─── Records

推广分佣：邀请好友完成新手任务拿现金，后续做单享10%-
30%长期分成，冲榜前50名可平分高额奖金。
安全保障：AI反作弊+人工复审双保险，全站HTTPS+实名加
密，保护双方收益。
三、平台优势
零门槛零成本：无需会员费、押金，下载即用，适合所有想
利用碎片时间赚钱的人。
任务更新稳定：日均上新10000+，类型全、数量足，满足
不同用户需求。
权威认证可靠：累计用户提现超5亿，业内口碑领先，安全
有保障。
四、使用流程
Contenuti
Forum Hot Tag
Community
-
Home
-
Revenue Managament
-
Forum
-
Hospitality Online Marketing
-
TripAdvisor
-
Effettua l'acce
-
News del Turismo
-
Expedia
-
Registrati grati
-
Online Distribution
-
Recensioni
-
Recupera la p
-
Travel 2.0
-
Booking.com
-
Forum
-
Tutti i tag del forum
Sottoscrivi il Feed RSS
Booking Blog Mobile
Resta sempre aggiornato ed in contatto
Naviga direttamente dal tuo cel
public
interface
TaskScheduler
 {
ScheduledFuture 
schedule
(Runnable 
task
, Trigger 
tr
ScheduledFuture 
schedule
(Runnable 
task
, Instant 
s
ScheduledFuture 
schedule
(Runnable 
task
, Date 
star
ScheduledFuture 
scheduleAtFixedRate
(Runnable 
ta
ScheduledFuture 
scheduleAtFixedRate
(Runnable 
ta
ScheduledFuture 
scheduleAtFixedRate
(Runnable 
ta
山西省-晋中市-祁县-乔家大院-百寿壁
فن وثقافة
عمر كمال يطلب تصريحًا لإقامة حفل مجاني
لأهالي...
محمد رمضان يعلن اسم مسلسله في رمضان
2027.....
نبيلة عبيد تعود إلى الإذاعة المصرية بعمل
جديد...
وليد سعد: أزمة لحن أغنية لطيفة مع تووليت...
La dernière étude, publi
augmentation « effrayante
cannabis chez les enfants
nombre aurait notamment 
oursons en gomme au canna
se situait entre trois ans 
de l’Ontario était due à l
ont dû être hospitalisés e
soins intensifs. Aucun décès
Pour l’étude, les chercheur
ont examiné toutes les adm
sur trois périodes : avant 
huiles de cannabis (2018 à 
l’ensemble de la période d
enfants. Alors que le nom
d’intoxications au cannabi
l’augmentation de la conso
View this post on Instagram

──────
─── Records

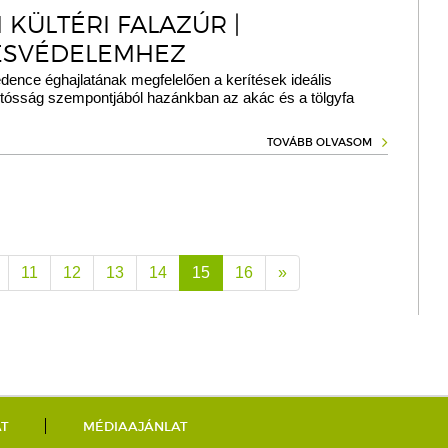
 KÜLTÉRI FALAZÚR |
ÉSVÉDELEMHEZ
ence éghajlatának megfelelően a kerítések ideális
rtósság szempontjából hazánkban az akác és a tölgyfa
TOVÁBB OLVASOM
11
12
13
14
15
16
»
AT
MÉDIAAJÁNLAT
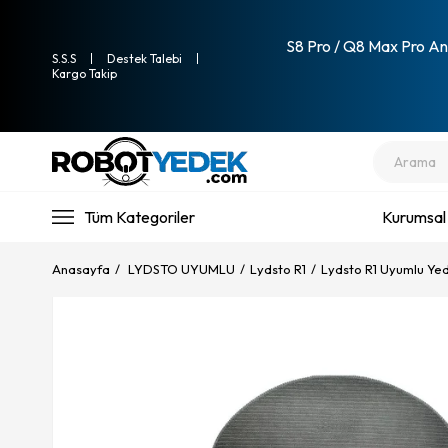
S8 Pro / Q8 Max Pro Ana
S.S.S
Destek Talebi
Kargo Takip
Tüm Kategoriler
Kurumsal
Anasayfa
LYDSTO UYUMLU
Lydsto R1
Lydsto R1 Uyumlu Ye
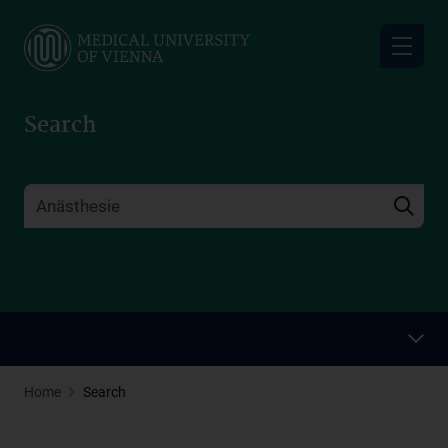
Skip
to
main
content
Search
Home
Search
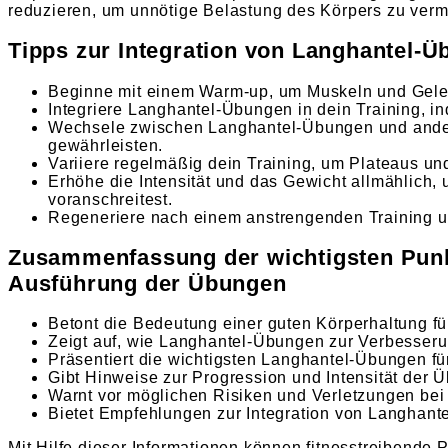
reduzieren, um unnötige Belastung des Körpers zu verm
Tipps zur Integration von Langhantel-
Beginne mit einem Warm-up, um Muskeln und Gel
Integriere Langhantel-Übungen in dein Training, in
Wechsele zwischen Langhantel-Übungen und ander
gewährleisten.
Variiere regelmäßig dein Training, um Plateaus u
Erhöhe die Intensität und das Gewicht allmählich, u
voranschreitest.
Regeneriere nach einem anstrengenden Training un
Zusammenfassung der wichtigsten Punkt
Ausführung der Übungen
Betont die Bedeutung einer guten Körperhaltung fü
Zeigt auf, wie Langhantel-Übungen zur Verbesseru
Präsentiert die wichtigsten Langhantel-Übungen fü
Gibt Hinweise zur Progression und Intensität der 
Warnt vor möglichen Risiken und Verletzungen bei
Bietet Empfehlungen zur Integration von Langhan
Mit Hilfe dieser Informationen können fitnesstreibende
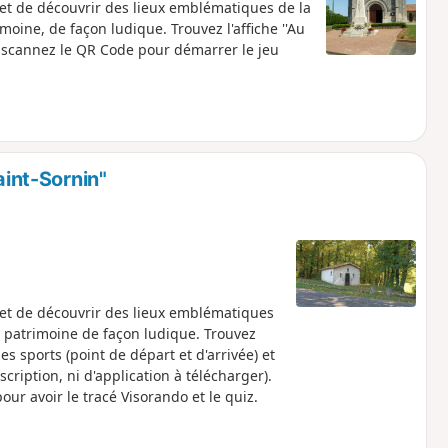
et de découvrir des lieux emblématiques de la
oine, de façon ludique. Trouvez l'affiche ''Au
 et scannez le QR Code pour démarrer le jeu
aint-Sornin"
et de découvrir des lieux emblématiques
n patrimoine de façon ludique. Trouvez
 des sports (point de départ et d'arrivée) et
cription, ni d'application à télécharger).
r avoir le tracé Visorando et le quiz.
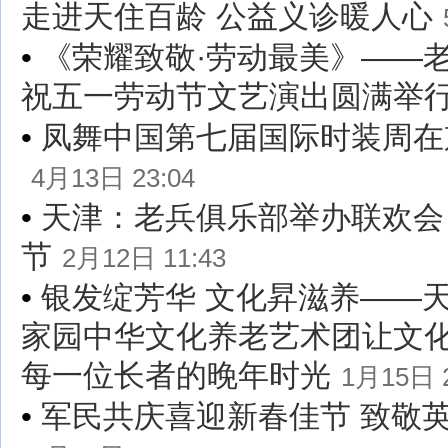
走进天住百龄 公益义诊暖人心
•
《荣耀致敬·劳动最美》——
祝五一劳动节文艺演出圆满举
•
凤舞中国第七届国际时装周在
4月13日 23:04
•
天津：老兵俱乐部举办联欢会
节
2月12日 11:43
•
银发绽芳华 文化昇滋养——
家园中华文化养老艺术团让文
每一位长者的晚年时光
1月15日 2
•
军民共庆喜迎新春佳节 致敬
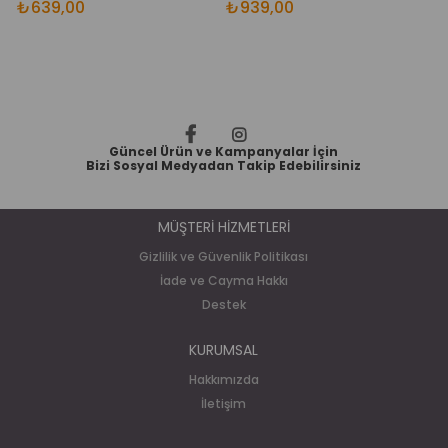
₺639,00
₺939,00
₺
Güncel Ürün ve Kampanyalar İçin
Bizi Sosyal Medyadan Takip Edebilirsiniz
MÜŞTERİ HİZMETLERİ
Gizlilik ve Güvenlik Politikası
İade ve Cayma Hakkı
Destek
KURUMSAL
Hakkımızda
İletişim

──────

**Exercise objective**
If a line of the entries above includes the word "wichtigsten", count it; then state the total and nothing else.

**Your solution**
2